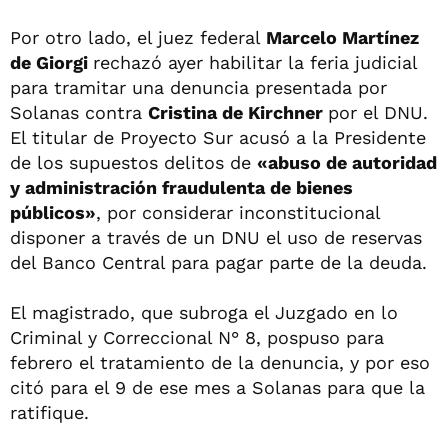
Por otro lado, el juez federal
Marcelo Martínez
de Giorgi
rechazó ayer habilitar la feria judicial
para tramitar una denuncia presentada por
Solanas contra
Cristina de Kirchner
por el DNU.
El titular de Proyecto Sur acusó a la Presidente
de los supuestos delitos de
«abuso de autoridad
y administración fraudulenta de bienes
públicos»
, por considerar inconstitucional
disponer a través de un DNU el uso de reservas
del Banco Central para pagar parte de la deuda.
El magistrado, que subroga el Juzgado en lo
Criminal y Correccional N° 8, pospuso para
febrero el tratamiento de la denuncia, y por eso
citó para el 9 de ese mes a Solanas para que la
ratifique.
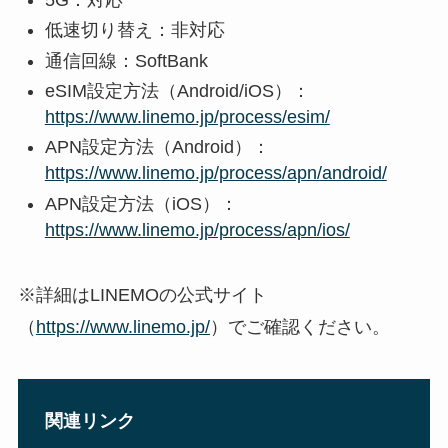
低速切り替え：非対応
通信回線：SoftBank
eSIM設定方法（Android/iOS）：
https://www.linemo.jp/process/esim/
APN設定方法（Android）：
https://www.linemo.jp/process/apn/android/
APN設定方法（iOS）：
https://www.linemo.jp/process/apn/ios/
※詳細はLINEMOの公式サイト
（
https://www.linemo.jp/
）でご確認ください。
関連リンク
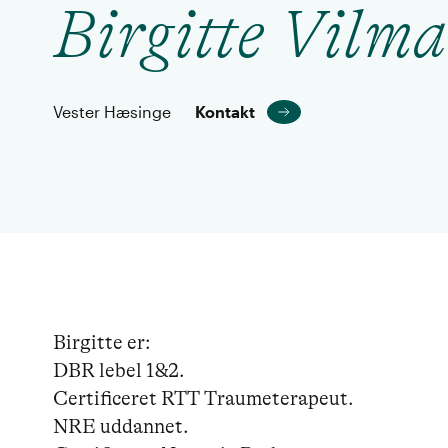
Birgitte Vilm
Vester Hæsinge
Kontakt
Birgitte er: 

DBR lebel 1&2.

Certificeret RTT Traumeterapeut.

NRE uddannet.
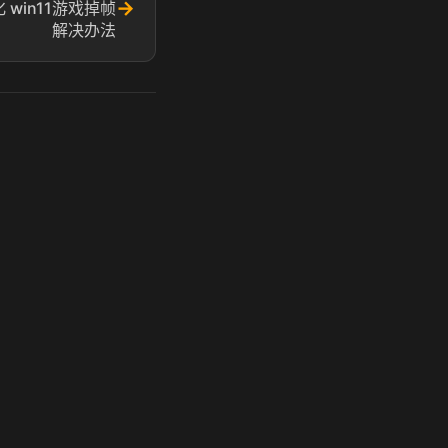
→
 win11游戏掉帧
解决办法
玩 Steam 用奶瓶 - 关键时刻奶你一口
奶瓶加速器|广州虎牙信息科技有限公司. 保留所有权利.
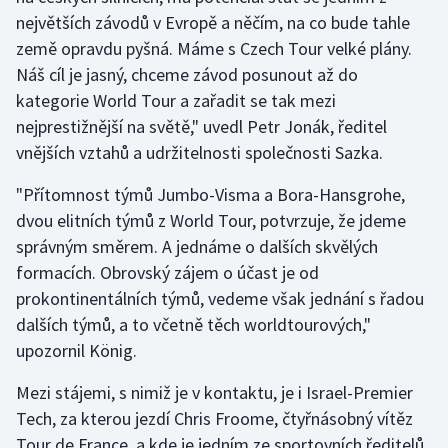
Stolní tenis
největších závodů v Evropě a něčím, na co bude tahle
země opravdu pyšná. Máme s Czech Tour velké plány.
Triatlon
Náš cíl je jasný, chceme závod posunout až do
kategorie World Tour a zařadit se tak mezi
Veslování
nejprestižnější na světě," uvedl Petr Jonák, ředitel
vnějších vztahů a udržitelnosti společnosti Sazka.
Vodní slalom
"Přítomnost týmů Jumbo-Visma a Bora-Hansgrohe,
Volejbal
dvou elitních týmů z World Tour, potvrzuje, že jdeme
správným směrem. A jednáme o dalších skvělých
Ostatní
formacích. Obrovský zájem o účast je od
prokontinentálních týmů, vedeme však jednání s řadou
dalších týmů, a to včetně těch worldtourových,"
upozornil König.
Mezi stájemi, s nimiž je v kontaktu, je i Israel-Premier
Tech, za kterou jezdí Chris Froome, čtyřnásobný vítěz
Tour de France, a kde je jedním ze sportovních ředitelů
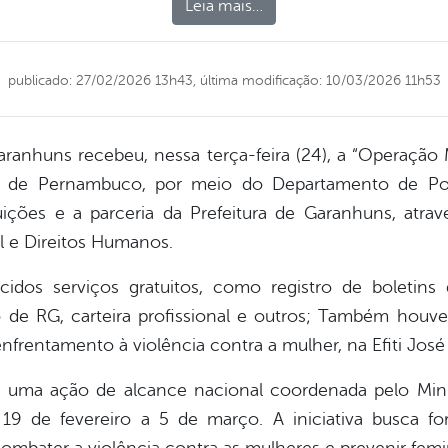
Leia mais…
publicado: 27/02/2026 13h43,
última modificação: 10/03/2026 11h53
ranhuns recebeu, nessa terça-feira (24), a “Operação Mu
vil de Pernambuco, por meio do Departamento de Po
uições e a parceria da Prefeitura de Garanhuns, atrav
al e Direitos Humanos.
idos serviços gratuitos, como registro de boletins 
o de RG, carteira profissional e outros; Também houve
nfrentamento à violência contra a mulher, na Efiti José 
uma ação de alcance nacional coordenada pelo Minis
19 de fevereiro a 5 de março. A iniciativa busca for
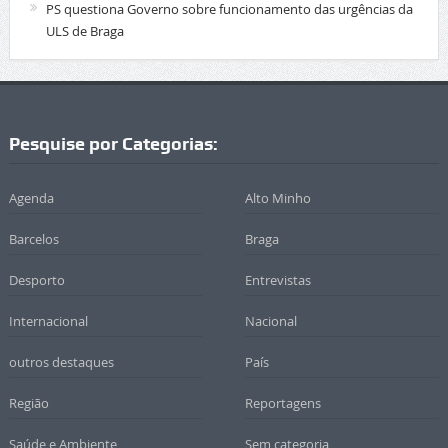
PS questiona Governo sobre funcionamento das urgências da
ULS de Braga
Pesquise por Categorias:
Agenda
Alto Minho
Barcelos
Braga
Desporto
Entrevistas
Internacional
Nacional
outros destaques
País
Região
Reportagens
Saúde e Ambiente
Sem categoria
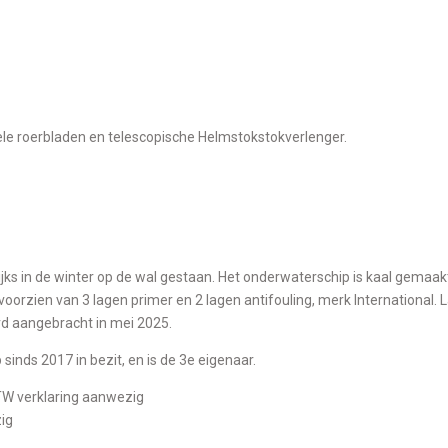
le roerbladen en telescopische Helmstokstokverlenger.
voorzien van 3 lagen primer en 2 lagen antifouling, merk International. 
rd aangebracht in mei 2025.
 sinds 2017 in bezit, en is de 3e eigenaar.
TW verklaring aanwezig
ig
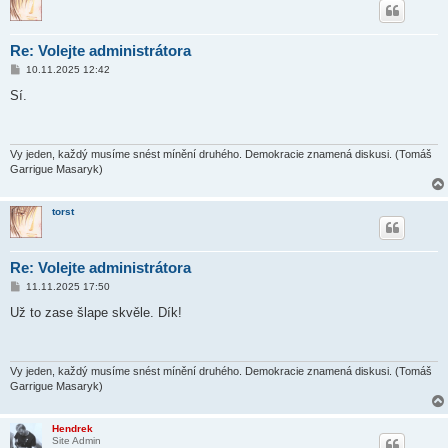
Re: Volejte administrátora
P
10.11.2025 12:42
ř
í
Sí.
s
p
ě
v
e
Vy jeden, každý musíme snést mínění druhého. Demokracie znamená diskusi. (Tomáš
k
Garrigue Masaryk)
torst
Re: Volejte administrátora
P
11.11.2025 17:50
ř
í
Už to zase šlape skvěle. Dík!
s
p
ě
v
e
Vy jeden, každý musíme snést mínění druhého. Demokracie znamená diskusi. (Tomáš
k
Garrigue Masaryk)
Hendrek
Site Admin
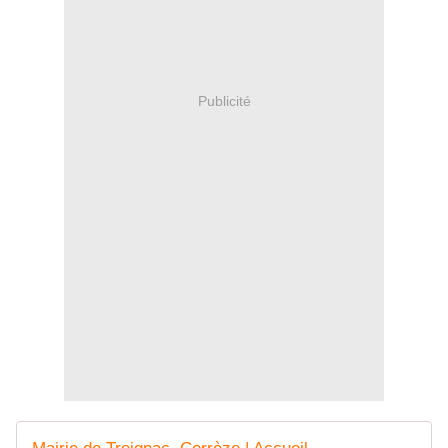
Publicité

▶ **PROMPT**:
The answer should contain only the lines from the beginning of the material above through the line with "Vodní slalom", retyped exactly, with the pictures removed.

▶ **TASK SOLUTION**:
Por otro lado, el juez federal
Marcelo Martínez
de Giorgi
rechazó ayer habilitar la feria judicial
para tramitar una denuncia presentada por
Solanas contra
Cristina de Kirchner
por el DNU.
El titular de Proyecto Sur acusó a la Presidente
de los supuestos delitos de
«abuso de autoridad
y administración fraudulenta de bienes
públicos»
, por considerar inconstitucional
disponer a través de un DNU el uso de reservas
del Banco Central para pagar parte de la deuda.
El magistrado, que subroga el Juzgado en lo
Criminal y Correccional N° 8, pospuso para
febrero el tratamiento de la denuncia, y por eso
citó para el 9 de ese mes a Solanas para que la
ratifique.
低速切り替え：非対応
通信回線：SoftBank
eSIM設定方法（Android/iOS）：
https://www.linemo.jp/process/esim/
APN設定方法（Android）：
https://www.linemo.jp/process/apn/android/
APN設定方法（iOS）：
https://www.linemo.jp/process/apn/ios/
※詳細はLINEMOの公式サイト
（
https://www.linemo.jp/
）でご確認ください。
関連リンク
Birgitte Vilm
Vester Hæsinge
Kontakt
Birgitte er: 

DBR lebel 1&2.

Certificeret RTT Traumeterapeut.

NRE uddannet.
→
 win11游戏掉帧
解决办法
玩 Steam 用奶瓶 - 关键时刻奶你一口
奶瓶加速器|广州虎牙信息科技有限公司. 保留所有权利.
Stolní tenis
největších závodů v Evropě a něčím, na co bude tahle
země opravdu pyšná. Máme s Czech Tour velké plány.
Triatlon
Náš cíl je jasný, chceme závod posunout až do
kategorie World Tour a zařadit se tak mezi
Veslování
nejprestižnější na světě," uvedl Petr Jonák, ředitel
vnějších vztahů a udržitelnosti společnosti Sazka.
Vodní slalom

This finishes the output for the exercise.